Strain Tunable Band-gaps of Two-dimensional Hexagonal BN And AlN: An FP-(L)APW+lo Study

TL;DR

This study uses density functional calculations to explore how in-plane biaxial strain can tune the band gaps of 2D hexagonal BN and AlN, revealing strain-dependent direct and indirect band gap transitions.

Contribution

It provides new insights into the strain-dependent electronic properties of 2D h-AlN, which was not previously reported, complementing existing knowledge on h-BN.

Findings

2D h-BN's band gap becomes indirect under compressive strains below 1.53%

2D h-BN remains direct under tensile strains up to 10%

2D h-AlN's band gap remains indirect for strains up to ±10%

Abstract

Using full potential density functional calculations within local density approximation (LDA), we found strain tunable band gaps of two-dimensional (2D) hexagonal BN (h-BN) and AlN (h-AlN) by application of in-plane homogeneous biaxial strain.
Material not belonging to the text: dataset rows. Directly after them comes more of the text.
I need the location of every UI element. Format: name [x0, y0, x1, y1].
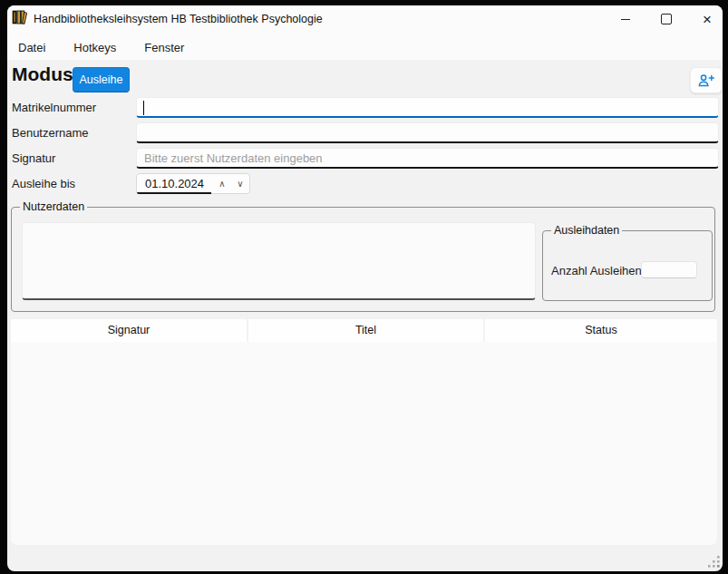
- spin-down-icon[interactable]: ∨: [231, 174, 249, 193]
- window-title: Handbibliotheksleihsystem HB Testbibliot…: [34, 5, 323, 33]
- signatur-field-wrap: [136, 148, 719, 169]
- menu-item-hotkeys[interactable]: Hotkeys: [72, 38, 118, 58]
- menu-bar: Datei Hotkeys Fenster: [16, 38, 186, 58]
- anzahl-ausleihen-input[interactable]: [641, 261, 697, 278]
- date-value: 01.10.2024: [137, 177, 213, 190]
- minimize-icon: [621, 19, 630, 20]
- mode-heading: Modus: [12, 63, 73, 85]
- maximize-button[interactable]: [651, 5, 682, 33]
- label-matrikelnummer: Matrikelnummer: [12, 97, 96, 118]
- minimize-button[interactable]: [610, 5, 641, 33]
- spin-up-icon[interactable]: ∧: [213, 174, 231, 193]
- date-underline: [137, 192, 211, 194]
- ausleihdaten-group: Ausleihdaten Anzahl Ausleihen: [542, 230, 713, 301]
- books-icon: [12, 9, 28, 25]
- benutzername-input[interactable]: [137, 123, 718, 141]
- app-window: Handbibliotheksleihsystem HB Testbibliot…: [7, 5, 723, 571]
- menu-item-fenster[interactable]: Fenster: [142, 38, 186, 58]
- nutzerdaten-textarea[interactable]: [22, 222, 536, 300]
- ausleihdaten-group-title: Ausleihdaten: [551, 224, 622, 237]
- label-benutzername: Benutzername: [12, 122, 89, 143]
- label-signatur: Signatur: [12, 148, 55, 169]
- maximize-icon: [661, 14, 672, 24]
- resize-grip[interactable]: [707, 555, 722, 569]
- title-bar: Handbibliotheksleihsystem HB Testbibliot…: [7, 5, 723, 33]
- ausleihe-bis-datepicker[interactable]: 01.10.2024 ∧ ∨: [136, 173, 250, 194]
- matrikelnummer-input[interactable]: [137, 98, 718, 116]
- column-header-titel[interactable]: Titel: [248, 319, 483, 342]
- column-header-status[interactable]: Status: [485, 319, 717, 342]
- menu-item-datei[interactable]: Datei: [16, 38, 47, 58]
- matrikelnummer-field-wrap: [136, 97, 719, 118]
- person-add-icon: [697, 73, 715, 89]
- nutzerdaten-group-title: Nutzerdaten: [20, 200, 87, 213]
- mode-ausleihe-button[interactable]: Ausleihe: [73, 67, 130, 92]
- nutzerdaten-group: Nutzerdaten Ausleihdaten Anzahl Ausleihe…: [11, 207, 715, 312]
- signatur-input[interactable]: [137, 149, 718, 167]
- table-body: [11, 342, 717, 545]
- text-caret: [143, 101, 144, 115]
- close-icon: ×: [703, 12, 712, 27]
- anzahl-ausleihen-label: Anzahl Ausleihen: [551, 264, 642, 277]
- add-user-button[interactable]: [690, 67, 723, 93]
- table-header: Signatur Titel Status: [11, 319, 717, 342]
- label-ausleihe-bis: Ausleihe bis: [12, 173, 75, 194]
- benutzername-field-wrap: [136, 122, 719, 143]
- close-button[interactable]: ×: [692, 5, 723, 33]
- column-header-signatur[interactable]: Signatur: [11, 319, 247, 342]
The direct band gap of 2D h-BN turns indirect for compressive strains below 1.53% and remains direct under tensile strains up to 10%. However, the band gap of 2D h-AlN remains indirect for strains up to $\pm10%$. While our result on 2D h-BN corroborates the reported strain effect on 2D h-BN (based on pseudo-potential method), our result on the strain tunable band gap of 2D h-AlN is something new. These results may find application in fabrication of future nano-electromechanical systems (NEMS) based on 2D h-BN and h-AlN.